Christin’s story reported by Andrew Cohen and Carol Pryor, “In Debt But Not Indifferent: Chapter 58 and The Access Project’s Medical Debt Resolution Program.”

The reform leaves students especially vulnerable.

Andres was a student when doctors diagnosed him with cancer. He had university-sponsored insurance that left him with tens of thousands of dollars in hospital and doctors’ bills. As an insured person, he was eligible for six months of retroactive coverage under the Health Safety Net, which paid $28,000 of his medical bills. Hospital-based physicians wrote off an additional $8,000 in bills. Andres also appealed his insurer’s coverage denials, and his insurance ended up covering $9,800 in claims that it had previously denied. Unwilling to seek additional medical care under his current plan, Andres tried to purchase insurance, but found that as a student he was not eligible for a state subsidized health plan. However, as a student with no income, he could not afford to buy a non-subsidized plan and had to borrow money to pay for a Commonwealth Choice plan.

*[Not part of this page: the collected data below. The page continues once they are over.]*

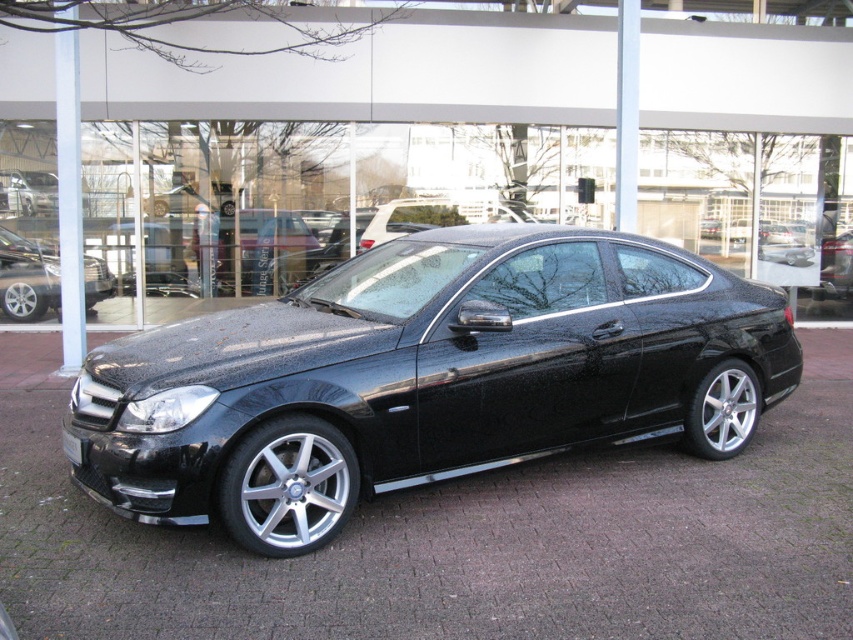 Question: Is shiny metallic car at center smaller than black glossy license plate at front?

Choices:
 (A) no
 (B) yes

Answer: (A)

Question: Among these points, which one is farthest from the camera?

Choices:
 (A) (56, 250)
 (B) (68, 442)
 (C) (593, 321)

Answer: (A)

Question: Is shiny metallic car at center above black glossy license plate at front?

Choices:
 (A) no
 (B) yes

Answer: (B)

Question: Based on their relative distances, which object is farther from the black metallic car at center?

Choices:
 (A) black glossy license plate at front
 (B) shiny metallic car at center

Answer: (B)

Question: Is black metallic car at center positioned behind black glossy license plate at front?

Choices:
 (A) no
 (B) yes

Answer: (A)

Question: Based on their relative distances, which object is nearer to the black glossy license plate at front?

Choices:
 (A) shiny metallic car at center
 (B) black metallic car at center

Answer: (B)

Andres’ story reported by Andrew Cohen and Carol Pryor, “In Debt But Not Indifferent: Chapter 58 and The Access Project’s Medical Debt Resolution Program.”

A random survey of Massachusetts’ residents affected by the reform found that half of those affected by the reform said that they had personally been hurt by it. The Massachusetts reform is not a model for the nation.

Monica had recently moved back to Massachusetts and was solicited by mail to enroll in Commonwealth Care, which she did to avoid the tax penalty for being uninsured. After leaving her full time job for part-time work so she could return to school, her income dropped by 60%. She informed the Connector of her change in income by phone but was unable to afford her insurance premiums. She received threatening notices from the Connector indicating that she would be disenrolled and thus subject to the tax penalty for uninsurance. She appealed this decision to MassHealth, which determines eligibility for Commonwealth Care.

“After a two hour hearing I was told that although MassHealth determines eligibility for Commonwealth Care, that’s where the collaboration ends.  I was also told that I should not have been eligible for Commonwealth Care as a full time student, which the Connector representative failed to mention to me when I told him of my income drop eight months earlier. The MassHealth workers had a difficult time explaining the Massachusetts model to me and when asked about the appeal process for the Connector, they looked at each other quizzically and admitted that they were not sure how to go about appealing a decision that fell under the Connector's jurisdiction.  After so many months of dealing with inept bureaucracy, I have given serious thought to leaving Massachusetts.  I am researching graduate schools in other parts of the country- places where I will willingly pay taxes, but will not be forced to pay my hard earned money to subsidize a $12 billion dollar a year insurance industry.  The Massachusetts model is a punitive model that causes stress and worry to many residents.  I would not recommend it to anyone, nor would I want to see it implemented throughout the country.”

Monica’s story told to Dr. Rachel Nardin and reprinted with her permission.